_Try it_
Tell how many lines in the records contain the word "Artikel"; the number alone is the answer.

Collected data:

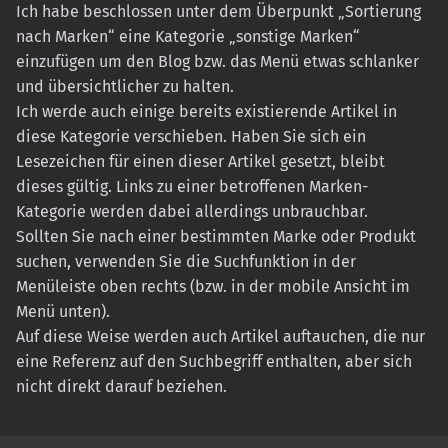
Ich habe beschlossen unter dem Überpunkt „Sortierung
nach Marken“ eine Kategorie „sonstige Marken“
einzufügen um den Blog bzw. das Menü etwas schlanker
und übersichtlicher zu halten.
Ich werde auch einige bereits existierende Artikel in
diese Kategorie verschieben. Haben Sie sich ein
Lesezeichen für einen dieser Artikel gesetzt, bleibt
dieses gültig. Links zu einer betroffenen Marken-
Kategorie werden dabei allerdings unbrauchbar.
Sollten Sie nach einer bestimmten Marke oder Produkt
suchen, verwenden Sie die Suchfunktion in der
Menüleiste oben rechts (bzw. in der mobile Ansicht im
Menü unten).
Auf diese Weise werden auch Artikel auftauchen, die nur
eine Referenz auf den Suchbegriff enthalten, aber sich
nicht direkt darauf beziehen.
Skip back to main navigation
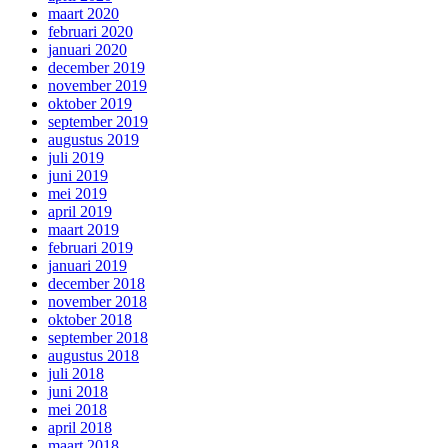
maart 2020
februari 2020
januari 2020
december 2019
november 2019
oktober 2019
september 2019
augustus 2019
juli 2019
juni 2019
mei 2019
april 2019
maart 2019
februari 2019
januari 2019
december 2018
november 2018
oktober 2018
september 2018
augustus 2018
juli 2018
juni 2018
mei 2018
april 2018
maart 2018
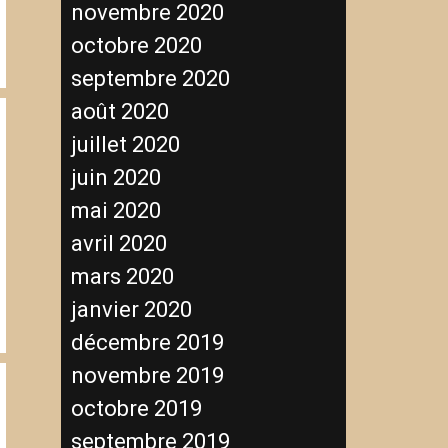
novembre 2020
octobre 2020
septembre 2020
août 2020
juillet 2020
juin 2020
mai 2020
avril 2020
mars 2020
janvier 2020
décembre 2019
novembre 2019
octobre 2019
septembre 2019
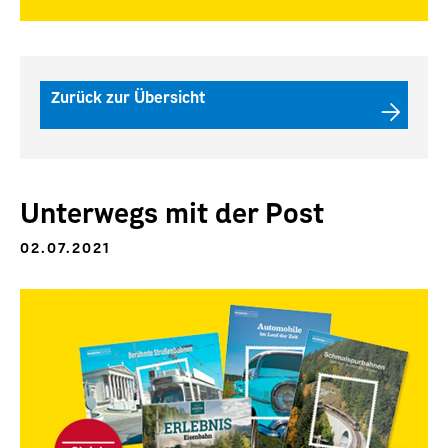
Zurück zur Übersicht
Unterwegs mit der Post
02.07.2021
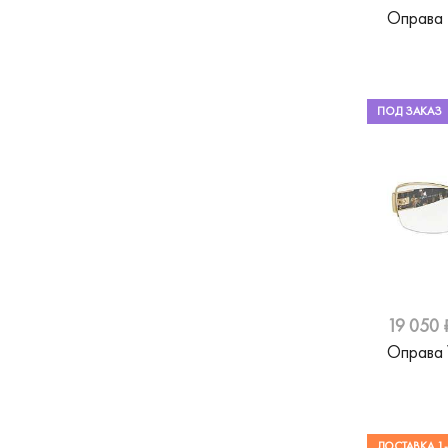
Оправа
ПОД ЗАКАЗ
19 050 
Оправа 
ДОСТАВКА 1-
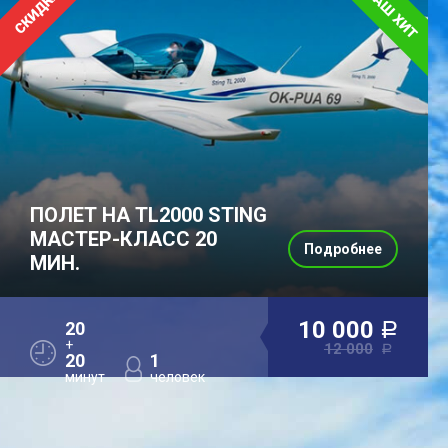
ПОЛЕТ НА TL2000 STING
МАСТЕР-КЛАСС 20
Подробнее
МИН.
10 000
20
a
+
12 000
a
20
1
минут
человек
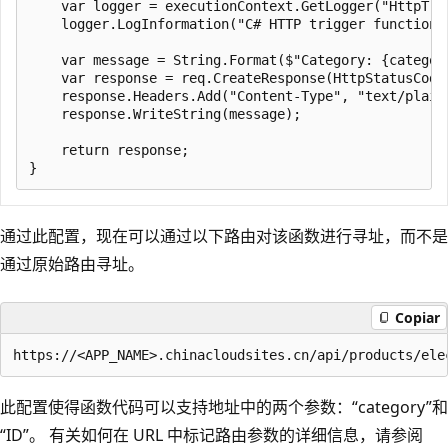
    var logger = executionContext.GetLogger("HttpTrig
    logger.LogInformation("C# HTTP trigger function p
    var message = String.Format($"Category: {category
    var response = req.CreateResponse(HttpStatusCode.
    response.Headers.Add("Content-Type", "text/plain;
    response.WriteString(message);

    return response;

通过此配置，现在可以通过以下路由对该函数进行寻址，而不是
通过原始路由寻址。
Copiar
此配置使得函数代码可以支持地址中的两个参数：“category”和
“ID”
。 有关如何在 URL 中标记路由参数的详细信息，请参阅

_Completed exercise_
3